I don't know too much about the equipment and techniques used. A few things can be deduced from the visual appearance of the videos. Today there is no lack of analog video synthesis modules that perform all kinds of processing and signal generation.
In my own work with computer animation so far I have made videos with moving, and occasionally metamorphosing objects. Recently I have started experimenting with simulations of analog video synthesis. The approach couldn't be more different.
In some respect video synthesis is simpler than object-based animation. You don't have to build objects with moving parts and do a lot of geometrical calculations. Each colour channel can be treated independently. You don't need a storyboard with a plot, it is better to adopt an open-minded experimenter's attitude, to try and fail, try again and maybe succeed.
Spatial frequency is the key concept. Horizontal and vertical patterns of alternating stripes are easy to make. Low frequencies correspond to wide stripes, high frequencies result in narrow stripes, until the waveform alternates at the pixel resolution. As in additive synthesis of audio signals one has to watch out for aliasing. Waveforms can be composed as sums of sinusoids with given amplitudes and phases.
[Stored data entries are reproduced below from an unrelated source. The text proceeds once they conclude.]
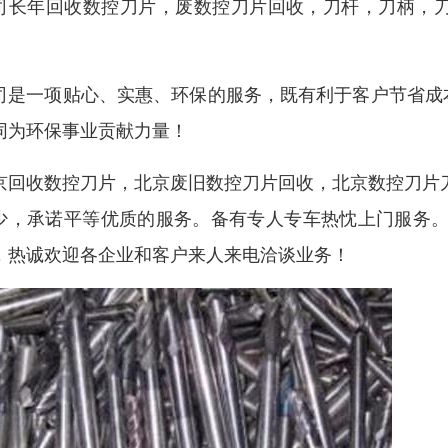
司长年回收数控刀片，废数控刀片回收，刀杆，刀柄，
。
司是一项贴心、实惠、环保的服务，既有利于客户节省成
同为环保事业贡献力量！
京回收数控刀片，北京废旧数控刀片回收，北京数控刀片
少，承诺平等优质的服务。备有专人专车热忱上门服务。
，热诚欢迎各企业和客户来人来电洽谈业务！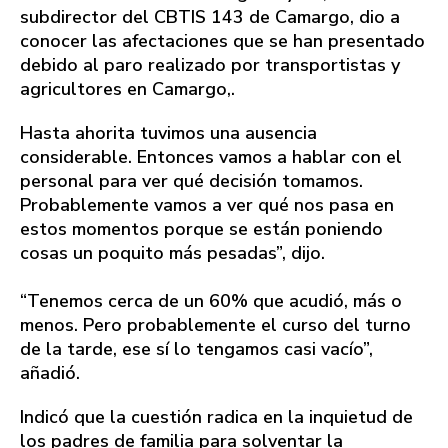
subdirector del CBTIS 143 de Camargo, dio a
conocer las afectaciones que se han presentado
debido al paro realizado por transportistas y
agricultores en Camargo,.
Hasta ahorita tuvimos una ausencia
considerable. Entonces vamos a hablar con el
personal para ver qué decisión tomamos.
Probablemente vamos a ver qué nos pasa en
estos momentos porque se están poniendo
cosas un poquito más pesadas”, dijo.
“Tenemos cerca de un 60% que acudió, más o
menos. Pero probablemente el curso del turno
de la tarde, ese sí lo tengamos casi vacío”,
añadió.
Indicó que la cuestión radica en la inquietud de
los padres de familia para solventar la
Rotations and stripes at various angles is the next step. One has to think in terms of vectors, where wavefronts in some oblique direction are composed of sums of horizontal and vertical components (or generally any pair of basis vectors). The complete image may be synthesised by the inverse Fourier transform. Now the 2D Fourier transform was not something I had ever used, despite years of familiarity with its one-dimensional version, so I had to look up its definition.
In the one-dimensional continuous case time and frequency are defined over the real numbers. The complex frequency may be split into a sine and cosine term for convenience, or one can use the cosine plus phase form, according to taste.
1D:
x(t) = ∫ X(ω)exp(-iωt)dω
In two dimensions frequency has vertical and horizontal components, u and v, which are both complex valued.
2D:
F(u,v) = ∬f(x,y)exp(-i2π(ux + vy))dxdy
f(x,y) = ∬ F(u,v)exp(i2π(ux + vy))dudv
The 2D Fourier transform has some useful applications in image processing, but here the idea is rather to define a spectrum ad hoc and synthesise images from it. First of all, it turns out the Fourier transform is a complex and rather slow operation unless performed using the FFT, and the 2D transform is even slower. Secondly, the spatial frequency representation is not very intuitive. Sharp edges are produced by sums of frequency components that have to have the exact right spatial angles and amplitudes. I tried a few variations of spectral synthesis, not by specifying the full Fourier spectrum but by sparse representations where just a handful of frequency components were given. The images were typically grainy textures of blobs more or less evenly dispersed across the image.
Additive synthesis from Fourier spectrum (jpg, ~ 177 kB)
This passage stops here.